- _Work item_
Repeat, word for word, every line from the line holding "thriller de acción dirigido por John Hil" through the final line of the entries below. Skip all pictures.
--*--
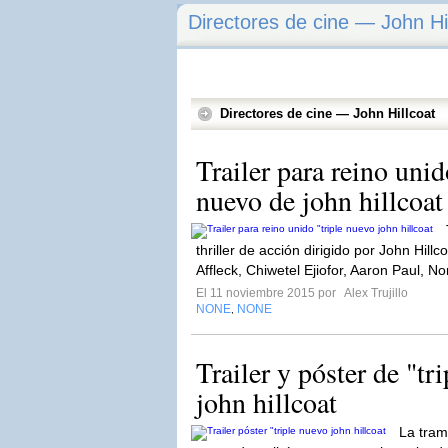
Directores de cine — John Hi
Directores de cine — John Hillcoat
Trailer para reino unid
nuevo de john hillcoat
thriller de acción dirigido por John Hil
Affleck, Chiwetel Ejiofor, Aaron Paul, N
El 11 noviembre 2015 por
Alex Trujillo
NONE
NONE
,
Trailer y póster de "tr
john hillcoat
La tram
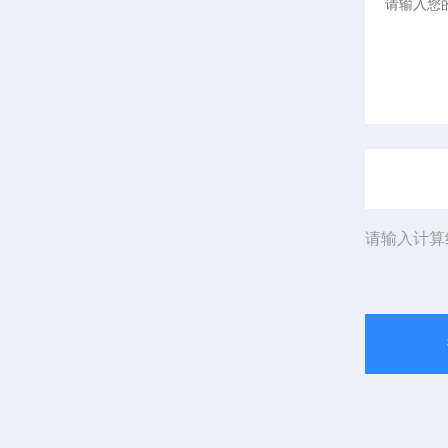
请输入计算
--*--
- _Response below_
thriller de acción dirigido por John Hil
Affleck, Chiwetel Ejiofor, Aaron Paul, N
El 11 noviembre 2015 por
Alex Trujillo
NONE
NONE
,
Trailer y póster de "tr
john hillcoat
La tram
请输入计算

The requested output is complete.